Andrea Wiley

Andrea Wiley

Professor, Anthropology

Department Chair

Fellow, American Association for the Advancement of Science (AAAS)


  • Ph.D., Medical Anthropology, University of California-Berkeley, 1992
  • M.A., Demography and Anthropology, University of California-Berkeley, 1986
  • B.A., Biological Bases of Behavior (cum laude), University of Pennsylvania, 1984

Geographical areas of specialization
South Asia; particularly India

Research Interests
human diet and nutrition and the adaptive significance of human dietary behavior; medical anthropology; biocultural perspectives and theory; biological normalcy – how population biology and ideas about “normal” human biology are related; human adaptability, particularly to stressful environments such as high altitude; demography; life history theory

About Andrea Wiley

I have always had interdisciplinary interests and as an undergraduate I struggled to find a major that was a good fit for me–I was intrigued by everything from medieval history to animal behavior! I ended up in a major that combined anthropology, psychology and biology, which eventually led me to pursue a PhD in medical anthropology, exploring both the biological and cultural dimensions of human health (see also my textbook: Medical Anthropology: A biocultural approach 4th edition Oxford University Press, 2021).
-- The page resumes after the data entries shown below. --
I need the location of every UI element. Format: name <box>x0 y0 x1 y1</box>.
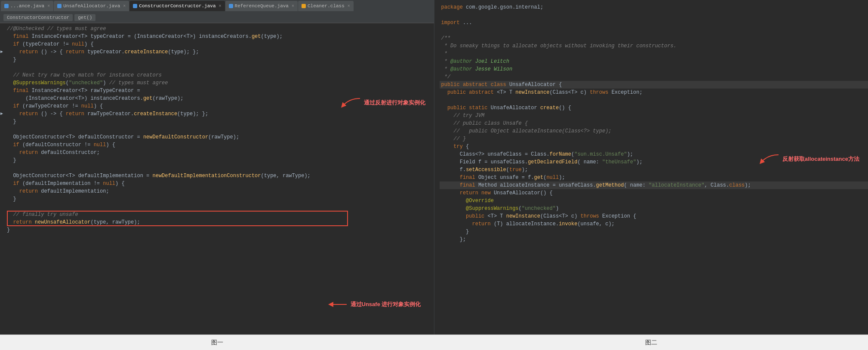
line-content: @SuppressWarnings("unchecked") // types … <box>5 79 434 87</box>
gutter <box>434 42 440 50</box>
editors-row: ...ance.java × UnsafeAllocator.java × Co… <box>0 0 868 335</box>
line-content: * <box>440 50 868 58</box>
gutter <box>0 64 5 71</box>
line-content <box>440 27 868 34</box>
code-line: @SuppressWarnings("unchecked") <box>434 205 868 212</box>
line-content <box>440 11 868 19</box>
java-file-icon <box>229 4 233 8</box>
line-content: return () -> { return rawTypeCreator.cre… <box>5 110 434 118</box>
tab-cleaner-class[interactable]: Cleaner.class × <box>298 1 354 11</box>
annotation-text-right: 反射获取allocateinstance方法 <box>782 155 859 163</box>
left-tab-bar: ...ance.java × UnsafeAllocator.java × Co… <box>0 0 434 12</box>
line-content: final Method allocateInstance = unsafeCl… <box>440 181 868 189</box>
gutter <box>434 104 440 112</box>
code-line: import ... <box>434 19 868 27</box>
annotation-reflection-right: 反射获取allocateinstance方法 <box>755 153 859 166</box>
line-content: public abstract class UnsafeAllocator { <box>440 81 868 89</box>
gutter <box>434 158 440 166</box>
tab-close-icon[interactable]: × <box>219 4 222 9</box>
right-code-area: package com.google.gson.internal; import… <box>434 0 868 335</box>
tab-close-icon[interactable]: × <box>348 4 350 9</box>
code-line: ▶ return () -> { return typeCreator.crea… <box>0 48 434 56</box>
gutter <box>434 220 440 228</box>
breadcrumb-class[interactable]: ConstructorConstructor <box>3 14 73 21</box>
code-line: package com.google.gson.internal; <box>434 3 868 11</box>
tab-close-icon[interactable]: × <box>47 4 50 9</box>
gutter <box>0 118 5 126</box>
code-line: return (T) allocateInstance.invoke(unsaf… <box>434 220 868 228</box>
code-line: ObjectConstructor<T> defaultImplementati… <box>0 172 434 180</box>
code-line: } <box>0 226 434 234</box>
line-content: } <box>5 195 434 203</box>
gutter <box>434 11 440 19</box>
gutter <box>0 180 5 187</box>
code-line: * @author Jesse Wilson <box>434 65 868 73</box>
gutter: ▶ <box>0 48 5 56</box>
line-content: } <box>5 157 434 164</box>
gutter <box>434 127 440 135</box>
line-content: * Do sneaky things to allocate objects w… <box>440 42 868 50</box>
tab-ance-java[interactable]: ...ance.java × <box>1 1 53 11</box>
annotation-reflection: 通过反射进行对象实例化 <box>336 96 425 109</box>
arrow-svg <box>336 96 362 109</box>
java-file-icon <box>4 4 9 8</box>
gutter <box>434 3 440 11</box>
line-content: public static UnsafeAllocator create() { <box>440 104 868 112</box>
code-line: // Next try raw type match for instance … <box>0 71 434 79</box>
code-line: * Do sneaky things to allocate objects w… <box>434 42 868 50</box>
gutter <box>434 181 440 189</box>
code-line: }; <box>434 236 868 243</box>
gutter <box>0 195 5 203</box>
line-content: // Next try raw type match for instance … <box>5 71 434 79</box>
gutter <box>0 149 5 157</box>
tab-unsafeallocator[interactable]: UnsafeAllocator.java × <box>54 1 129 11</box>
arrow-svg-right <box>755 153 781 166</box>
code-line: // public class Unsafe { <box>434 120 868 127</box>
gutter <box>434 150 440 158</box>
caption-bar: 图一 图二 <box>0 335 868 350</box>
tab-referencequeue[interactable]: ReferenceQueue.java × <box>225 1 298 11</box>
code-line: ObjectConstructor<T> defaultConstructor … <box>0 133 434 141</box>
left-editor-panel: ...ance.java × UnsafeAllocator.java × Co… <box>0 0 434 335</box>
code-line: @SuppressWarnings("unchecked") // types … <box>0 79 434 87</box>
code-line: final InstanceCreator<T> rawTypeCreator … <box>0 87 434 95</box>
line-content: ObjectConstructor<T> defaultConstructor … <box>5 133 434 141</box>
tab-close-icon[interactable]: × <box>292 4 294 9</box>
code-line: return defaultImplementation; <box>0 187 434 195</box>
gutter <box>434 50 440 58</box>
code-line: // public Object allocateInstance(Class<… <box>434 127 868 135</box>
gutter <box>434 135 440 143</box>
gutter <box>0 71 5 79</box>
code-line: return defaultConstructor; <box>0 149 434 157</box>
gutter <box>434 174 440 181</box>
gutter <box>434 236 440 243</box>
code-line: return new UnsafeAllocator() { <box>434 189 868 197</box>
gutter <box>0 203 5 211</box>
code-line: return newUnsafeAllocator(type, rawType)… <box>0 218 434 226</box>
code-line: } <box>0 195 434 203</box>
code-line: public abstract <T> T newInstance(Class<… <box>434 89 868 96</box>
gutter <box>434 34 440 42</box>
breadcrumb-method[interactable]: get() <box>74 14 95 21</box>
line-content <box>5 203 434 211</box>
gutter <box>434 65 440 73</box>
code-line <box>0 164 434 172</box>
right-editor-panel: package com.google.gson.internal; import… <box>434 0 868 335</box>
tab-close-icon[interactable]: × <box>123 4 126 9</box>
tab-label: Cleaner.class <box>308 3 345 9</box>
left-breadcrumb: ConstructorConstructor get() <box>0 12 434 23</box>
gutter <box>434 228 440 236</box>
tab-constructorconstructor[interactable]: ConstructorConstructor.java × <box>129 1 225 11</box>
code-line: final Object unsafe = f.get(null); <box>434 174 868 181</box>
tab-label: ...ance.java <box>10 3 44 9</box>
code-line: * <box>434 50 868 58</box>
line-content: return newUnsafeAllocator(type, rawType)… <box>5 218 434 226</box>
gutter <box>0 56 5 64</box>
gutter <box>434 73 440 81</box>
gutter <box>0 157 5 164</box>
gutter <box>0 187 5 195</box>
gutter <box>434 197 440 205</box>
code-line: if (defaultConstructor != null) { <box>0 141 434 149</box>
gutter <box>0 25 5 33</box>
line-content: f.setAccessible(true); <box>440 166 868 174</box>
I am interested in how biology affects culture, how culturally patterned behavior affects biology, and how these forces interact over time, and my current work develops the concept of biological normalcy.  Biological normalcy considers how population biology (that is, the distribution of a trait in a population) is related to ideas people have about what is “normal” human biology.  I ask how the observation of phenotypic variability (or lack thereof) influences cultural norms about biology, and then how those norms have the potential to influence population biology (for example, by privileging the health and well-being of some over others). I make extensive use of an evolutionary perspective in both my research and teaching, which means that I consider how biology and behavior can be considered adaptive. I apply this approach to problems related to health, disease, demography, diet and nutrition, and human social behavior. My main area of current research broadly concerns human diet and nutrition; my earlier work focused on maternal-infant health in the high-altitude Himalaya.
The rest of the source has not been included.